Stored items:
=====

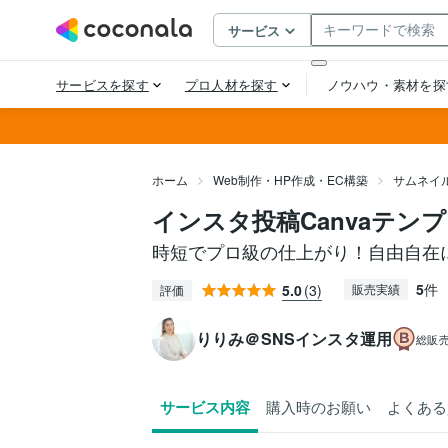
ホーム
Web制作・HP作成・EC構築
サムネイ
インスタ投稿Canvaテン
時短でプロ級の仕上がり！自由自在
5
件
5.0
(3)
販売実績
評価
りりみ＠SNSインスタ運用
総販
サービス内容
購入時のお願い
よくある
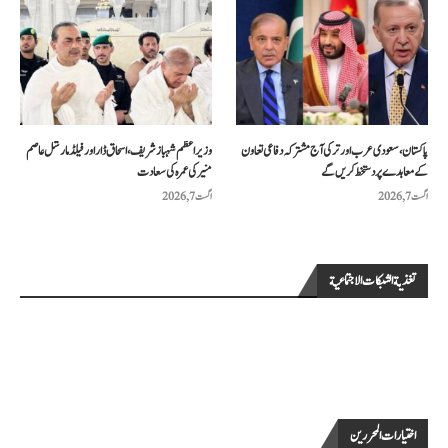
پاکستان، سعودی عرب اور ترکی آج مشترکہ دفاعی تعاون
وزیراعظم شہباز شریف، اسحاق ڈار اور فیلڈ مارشل عاصم
کے معاہدے پر دستخط کریں گے
منیر کی عمرہ کی سعادت
اگست 7, 2026
اگست 7, 2026
تغذية الشبكات الاجتماعية
اختيارات المحررين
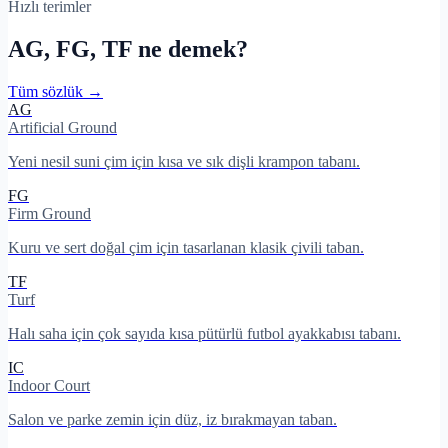
Hızlı terimler
AG, FG, TF ne demek?
Tüm sözlük →
AG
Artificial Ground
Yeni nesil suni çim için kısa ve sık dişli krampon tabanı.
FG
Firm Ground
Kuru ve sert doğal çim için tasarlanan klasik çivili taban.
TF
Turf
Halı saha için çok sayıda kısa pütürlü futbol ayakkabısı tabanı.
IC
Indoor Court
Salon ve parke zemin için düz, iz bırakmayan taban.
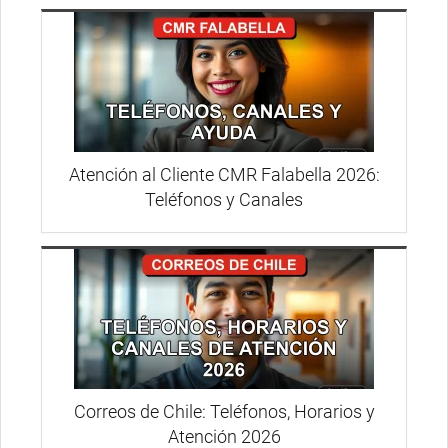
Atención al Cliente CMR Falabella 2026:
Teléfonos y Canales
Correos de Chile: Teléfonos, Horarios y
Atención 2026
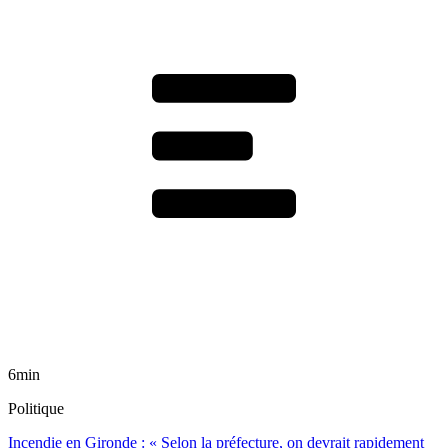
6min
Politique
Incendie en Gironde : « Selon la préfecture, on devrait rapidement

=====

:: ASSIGNMENT ::
Exactly reproduce each record, leaving out any pictures.

:: SOLUTION TO THE EXERCISE ::
ホーム
Web制作・HP作成・EC構築
サムネイ
インスタ投稿Canvaテン
時短でプロ級の仕上がり！自由自在
5
件
5.0
(3)
販売実績
評価
りりみ＠SNSインスタ運用
総販
サービス内容
購入時のお願い
よくある
پاکستان، سعودی عرب اور ترکی آج مشترکہ دفاعی تعاون
وزیراعظم شہباز شریف، اسحاق ڈار اور فیلڈ مارشل عاصم
کے معاہدے پر دستخط کریں گے
منیر کی عمرہ کی سعادت
اگست 7, 2026
اگست 7, 2026
تغذية الشبكات الاجتماعية
اختيارات المحررين
Hızlı terimler
AG, FG, TF ne demek?
Tüm sözlük →
AG
Artificial Ground
Yeni nesil suni çim için kısa ve sık dişli krampon tabanı.
FG
Firm Ground
Kuru ve sert doğal çim için tasarlanan klasik çivili taban.
TF
Turf
Halı saha için çok sayıda kısa pütürlü futbol ayakkabısı tabanı.
IC
Indoor Court
Salon ve parke zemin için düz, iz bırakmayan taban.
Atención al Cliente CMR Falabella 2026:
Teléfonos y Canales
Correos de Chile: Teléfonos, Horarios y
Atención 2026
6min
Politique
Incendie en Gironde : « Selon la préfecture, on devrait rapidement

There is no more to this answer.